Stored data entries
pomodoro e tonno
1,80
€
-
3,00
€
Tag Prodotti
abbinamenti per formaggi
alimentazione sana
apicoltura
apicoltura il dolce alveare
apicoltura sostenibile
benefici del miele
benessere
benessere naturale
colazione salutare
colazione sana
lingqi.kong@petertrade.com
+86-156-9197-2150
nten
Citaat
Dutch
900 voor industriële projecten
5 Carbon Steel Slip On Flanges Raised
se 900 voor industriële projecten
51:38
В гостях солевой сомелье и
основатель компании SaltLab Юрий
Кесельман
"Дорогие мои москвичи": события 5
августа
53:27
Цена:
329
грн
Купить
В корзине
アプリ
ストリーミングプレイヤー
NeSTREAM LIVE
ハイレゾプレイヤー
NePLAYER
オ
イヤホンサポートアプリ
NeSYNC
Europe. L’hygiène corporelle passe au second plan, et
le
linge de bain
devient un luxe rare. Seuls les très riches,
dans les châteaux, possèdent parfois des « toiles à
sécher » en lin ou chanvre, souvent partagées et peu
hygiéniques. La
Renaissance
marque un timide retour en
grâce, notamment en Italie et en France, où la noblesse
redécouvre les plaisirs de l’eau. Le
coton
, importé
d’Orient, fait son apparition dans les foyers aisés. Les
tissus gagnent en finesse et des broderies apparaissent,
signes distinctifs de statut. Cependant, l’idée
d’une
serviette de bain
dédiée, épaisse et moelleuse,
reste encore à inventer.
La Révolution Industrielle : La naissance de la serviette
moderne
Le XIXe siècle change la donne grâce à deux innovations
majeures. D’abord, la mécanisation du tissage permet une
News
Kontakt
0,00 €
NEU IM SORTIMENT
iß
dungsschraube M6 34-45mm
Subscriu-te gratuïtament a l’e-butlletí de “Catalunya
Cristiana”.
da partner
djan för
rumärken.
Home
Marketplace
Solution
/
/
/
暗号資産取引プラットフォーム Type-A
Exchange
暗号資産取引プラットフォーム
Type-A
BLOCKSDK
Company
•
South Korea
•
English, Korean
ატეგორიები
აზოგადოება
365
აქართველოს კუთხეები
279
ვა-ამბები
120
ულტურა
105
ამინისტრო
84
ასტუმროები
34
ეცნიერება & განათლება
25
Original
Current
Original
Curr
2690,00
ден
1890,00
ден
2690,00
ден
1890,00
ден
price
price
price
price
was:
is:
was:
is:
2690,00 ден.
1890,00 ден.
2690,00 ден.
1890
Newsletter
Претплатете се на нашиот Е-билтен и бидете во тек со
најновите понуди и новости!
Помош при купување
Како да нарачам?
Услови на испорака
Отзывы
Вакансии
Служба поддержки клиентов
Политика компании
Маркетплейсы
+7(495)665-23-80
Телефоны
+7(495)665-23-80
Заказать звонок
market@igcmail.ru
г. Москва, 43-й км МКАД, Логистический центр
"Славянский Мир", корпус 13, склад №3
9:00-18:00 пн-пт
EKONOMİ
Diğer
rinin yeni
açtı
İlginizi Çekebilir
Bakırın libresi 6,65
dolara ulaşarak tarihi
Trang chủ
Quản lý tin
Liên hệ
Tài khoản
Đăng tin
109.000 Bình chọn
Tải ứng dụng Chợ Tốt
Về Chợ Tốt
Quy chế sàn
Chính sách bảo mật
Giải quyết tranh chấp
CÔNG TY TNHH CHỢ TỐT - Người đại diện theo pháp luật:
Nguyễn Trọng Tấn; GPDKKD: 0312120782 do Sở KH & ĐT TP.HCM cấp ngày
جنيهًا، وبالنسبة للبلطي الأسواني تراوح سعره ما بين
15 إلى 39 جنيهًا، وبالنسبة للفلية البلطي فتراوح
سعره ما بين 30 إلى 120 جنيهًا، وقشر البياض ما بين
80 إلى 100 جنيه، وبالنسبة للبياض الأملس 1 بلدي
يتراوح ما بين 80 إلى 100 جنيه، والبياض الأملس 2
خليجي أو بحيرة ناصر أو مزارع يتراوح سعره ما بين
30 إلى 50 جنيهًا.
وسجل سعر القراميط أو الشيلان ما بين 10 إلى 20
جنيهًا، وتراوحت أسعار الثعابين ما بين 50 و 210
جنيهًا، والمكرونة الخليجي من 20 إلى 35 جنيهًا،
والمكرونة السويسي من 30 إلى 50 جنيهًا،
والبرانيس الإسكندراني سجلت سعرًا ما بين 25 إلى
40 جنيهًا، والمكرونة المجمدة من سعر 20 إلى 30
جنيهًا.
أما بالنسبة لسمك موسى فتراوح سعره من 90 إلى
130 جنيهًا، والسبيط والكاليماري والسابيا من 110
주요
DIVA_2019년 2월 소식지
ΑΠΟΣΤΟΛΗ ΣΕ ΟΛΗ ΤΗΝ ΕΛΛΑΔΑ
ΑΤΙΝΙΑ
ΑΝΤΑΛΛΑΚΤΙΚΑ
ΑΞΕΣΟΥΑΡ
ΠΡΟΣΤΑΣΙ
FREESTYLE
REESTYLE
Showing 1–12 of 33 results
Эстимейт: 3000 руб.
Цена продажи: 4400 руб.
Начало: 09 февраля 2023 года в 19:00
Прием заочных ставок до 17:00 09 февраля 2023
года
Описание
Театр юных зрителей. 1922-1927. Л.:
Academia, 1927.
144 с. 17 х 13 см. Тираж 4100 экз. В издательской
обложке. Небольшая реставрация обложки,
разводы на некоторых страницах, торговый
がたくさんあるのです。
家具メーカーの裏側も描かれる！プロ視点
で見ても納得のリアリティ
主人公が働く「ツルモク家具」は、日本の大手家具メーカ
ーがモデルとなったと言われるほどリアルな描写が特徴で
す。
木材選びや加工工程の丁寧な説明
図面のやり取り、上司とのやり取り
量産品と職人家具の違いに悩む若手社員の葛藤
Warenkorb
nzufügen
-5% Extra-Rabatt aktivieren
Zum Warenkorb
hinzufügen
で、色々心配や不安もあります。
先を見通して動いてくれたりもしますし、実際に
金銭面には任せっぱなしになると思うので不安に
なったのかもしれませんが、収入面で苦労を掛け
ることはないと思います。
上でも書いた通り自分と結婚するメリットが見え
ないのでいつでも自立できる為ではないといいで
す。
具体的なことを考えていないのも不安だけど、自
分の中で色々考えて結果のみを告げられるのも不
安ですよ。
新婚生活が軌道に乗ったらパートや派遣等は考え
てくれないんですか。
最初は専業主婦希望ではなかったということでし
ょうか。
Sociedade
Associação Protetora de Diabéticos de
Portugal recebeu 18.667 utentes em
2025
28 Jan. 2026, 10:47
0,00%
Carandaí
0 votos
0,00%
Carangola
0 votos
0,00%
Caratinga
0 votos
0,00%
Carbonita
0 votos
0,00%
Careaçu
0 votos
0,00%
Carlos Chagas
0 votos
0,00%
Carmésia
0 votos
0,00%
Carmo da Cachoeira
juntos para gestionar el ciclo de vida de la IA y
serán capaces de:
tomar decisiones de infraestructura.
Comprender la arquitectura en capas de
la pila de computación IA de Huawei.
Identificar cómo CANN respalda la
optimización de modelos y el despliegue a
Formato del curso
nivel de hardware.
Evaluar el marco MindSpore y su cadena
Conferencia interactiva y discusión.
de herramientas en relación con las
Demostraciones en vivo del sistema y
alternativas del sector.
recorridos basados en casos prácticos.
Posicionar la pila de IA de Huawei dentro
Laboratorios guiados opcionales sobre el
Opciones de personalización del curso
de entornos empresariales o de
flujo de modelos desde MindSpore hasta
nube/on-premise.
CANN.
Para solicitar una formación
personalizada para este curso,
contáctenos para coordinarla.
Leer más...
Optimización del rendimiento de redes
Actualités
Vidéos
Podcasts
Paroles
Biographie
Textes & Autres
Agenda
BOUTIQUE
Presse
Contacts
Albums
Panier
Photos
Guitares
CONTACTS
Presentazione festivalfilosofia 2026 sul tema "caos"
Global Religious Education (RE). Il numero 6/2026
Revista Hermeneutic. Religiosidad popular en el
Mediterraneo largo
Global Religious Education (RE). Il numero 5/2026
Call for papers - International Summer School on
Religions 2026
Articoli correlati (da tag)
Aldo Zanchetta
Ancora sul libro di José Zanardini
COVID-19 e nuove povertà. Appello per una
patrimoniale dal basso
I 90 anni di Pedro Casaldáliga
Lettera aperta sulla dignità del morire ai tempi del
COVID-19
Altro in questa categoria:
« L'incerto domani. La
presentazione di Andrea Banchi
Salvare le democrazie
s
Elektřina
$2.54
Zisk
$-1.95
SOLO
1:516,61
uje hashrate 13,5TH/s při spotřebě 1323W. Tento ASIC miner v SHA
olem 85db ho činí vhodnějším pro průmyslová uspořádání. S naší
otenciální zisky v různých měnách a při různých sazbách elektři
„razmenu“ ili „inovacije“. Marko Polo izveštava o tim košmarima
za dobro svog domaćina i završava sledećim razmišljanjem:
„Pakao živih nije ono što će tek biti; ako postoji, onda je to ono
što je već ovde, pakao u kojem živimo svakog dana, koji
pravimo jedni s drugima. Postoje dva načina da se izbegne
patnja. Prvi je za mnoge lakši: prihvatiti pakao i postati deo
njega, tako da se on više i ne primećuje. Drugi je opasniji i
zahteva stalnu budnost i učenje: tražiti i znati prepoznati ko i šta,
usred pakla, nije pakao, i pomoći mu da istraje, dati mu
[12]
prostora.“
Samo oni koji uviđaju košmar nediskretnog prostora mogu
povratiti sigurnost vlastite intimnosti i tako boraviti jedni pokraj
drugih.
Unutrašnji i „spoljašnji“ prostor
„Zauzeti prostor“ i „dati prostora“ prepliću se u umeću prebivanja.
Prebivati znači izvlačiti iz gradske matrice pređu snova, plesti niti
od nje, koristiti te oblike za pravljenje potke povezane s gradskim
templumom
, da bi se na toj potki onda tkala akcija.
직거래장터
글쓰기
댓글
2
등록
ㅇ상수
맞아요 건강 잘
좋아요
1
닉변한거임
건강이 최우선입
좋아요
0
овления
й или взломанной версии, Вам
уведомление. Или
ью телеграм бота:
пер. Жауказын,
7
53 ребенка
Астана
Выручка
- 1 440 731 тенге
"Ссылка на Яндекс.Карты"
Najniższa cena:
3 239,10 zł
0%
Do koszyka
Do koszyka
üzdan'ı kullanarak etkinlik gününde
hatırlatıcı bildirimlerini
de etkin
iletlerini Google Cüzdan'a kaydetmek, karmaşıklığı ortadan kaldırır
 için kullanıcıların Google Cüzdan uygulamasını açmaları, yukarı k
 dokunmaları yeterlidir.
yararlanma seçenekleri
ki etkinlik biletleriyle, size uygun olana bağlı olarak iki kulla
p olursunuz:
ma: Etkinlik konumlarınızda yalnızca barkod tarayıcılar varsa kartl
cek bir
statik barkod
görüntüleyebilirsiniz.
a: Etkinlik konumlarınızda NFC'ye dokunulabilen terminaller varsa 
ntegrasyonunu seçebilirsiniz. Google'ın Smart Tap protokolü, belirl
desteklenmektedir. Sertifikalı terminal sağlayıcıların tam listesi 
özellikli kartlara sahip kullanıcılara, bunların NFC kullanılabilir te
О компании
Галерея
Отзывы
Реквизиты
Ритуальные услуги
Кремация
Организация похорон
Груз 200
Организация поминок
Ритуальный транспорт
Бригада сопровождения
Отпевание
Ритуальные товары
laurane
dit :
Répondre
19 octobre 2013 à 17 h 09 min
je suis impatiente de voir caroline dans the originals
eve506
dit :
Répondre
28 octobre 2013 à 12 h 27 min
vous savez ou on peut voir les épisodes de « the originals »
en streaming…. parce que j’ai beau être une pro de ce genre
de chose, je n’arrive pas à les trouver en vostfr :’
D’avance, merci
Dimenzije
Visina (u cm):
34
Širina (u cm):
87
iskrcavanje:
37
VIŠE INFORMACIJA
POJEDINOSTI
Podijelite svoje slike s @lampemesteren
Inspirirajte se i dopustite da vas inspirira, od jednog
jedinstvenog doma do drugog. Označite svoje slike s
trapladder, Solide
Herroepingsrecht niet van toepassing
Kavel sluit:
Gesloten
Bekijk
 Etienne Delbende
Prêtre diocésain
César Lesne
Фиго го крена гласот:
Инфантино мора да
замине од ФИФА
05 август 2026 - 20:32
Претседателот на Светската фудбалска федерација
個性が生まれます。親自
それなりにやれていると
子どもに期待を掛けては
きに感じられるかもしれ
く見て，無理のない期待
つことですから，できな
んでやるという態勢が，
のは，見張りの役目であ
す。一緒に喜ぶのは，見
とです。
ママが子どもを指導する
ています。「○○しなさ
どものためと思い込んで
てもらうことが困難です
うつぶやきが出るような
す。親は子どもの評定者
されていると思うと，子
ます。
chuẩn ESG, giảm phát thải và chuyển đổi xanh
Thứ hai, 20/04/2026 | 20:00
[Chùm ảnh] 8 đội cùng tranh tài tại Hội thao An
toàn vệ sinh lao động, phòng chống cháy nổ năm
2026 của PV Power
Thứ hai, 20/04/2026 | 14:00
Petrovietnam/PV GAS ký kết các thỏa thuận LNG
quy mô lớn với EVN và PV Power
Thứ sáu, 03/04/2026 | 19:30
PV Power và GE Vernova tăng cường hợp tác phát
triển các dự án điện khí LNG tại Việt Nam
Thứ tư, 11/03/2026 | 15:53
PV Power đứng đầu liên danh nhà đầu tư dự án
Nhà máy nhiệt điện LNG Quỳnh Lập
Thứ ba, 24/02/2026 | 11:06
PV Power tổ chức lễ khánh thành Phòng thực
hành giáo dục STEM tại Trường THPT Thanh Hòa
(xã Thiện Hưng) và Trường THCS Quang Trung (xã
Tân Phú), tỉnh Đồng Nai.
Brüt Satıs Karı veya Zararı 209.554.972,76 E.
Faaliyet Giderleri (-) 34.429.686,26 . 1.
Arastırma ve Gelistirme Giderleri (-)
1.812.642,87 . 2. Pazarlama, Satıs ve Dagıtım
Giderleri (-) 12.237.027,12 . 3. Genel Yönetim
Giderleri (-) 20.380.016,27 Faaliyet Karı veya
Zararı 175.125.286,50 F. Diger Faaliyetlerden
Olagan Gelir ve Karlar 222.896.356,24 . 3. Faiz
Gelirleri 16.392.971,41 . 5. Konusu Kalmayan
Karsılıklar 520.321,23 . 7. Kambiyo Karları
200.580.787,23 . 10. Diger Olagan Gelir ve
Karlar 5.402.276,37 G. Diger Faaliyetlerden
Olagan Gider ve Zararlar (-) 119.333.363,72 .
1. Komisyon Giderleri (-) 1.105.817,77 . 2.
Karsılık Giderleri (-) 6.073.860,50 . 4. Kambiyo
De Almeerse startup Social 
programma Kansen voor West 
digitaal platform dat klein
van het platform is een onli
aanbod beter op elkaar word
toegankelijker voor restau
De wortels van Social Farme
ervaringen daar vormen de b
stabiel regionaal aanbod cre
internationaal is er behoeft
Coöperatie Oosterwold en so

Problem to solve: Go through the entries and copy every line with "Education".

Written response:
Global Religious Education (RE). Il numero 6/2026
Global Religious Education (RE). Il numero 5/2026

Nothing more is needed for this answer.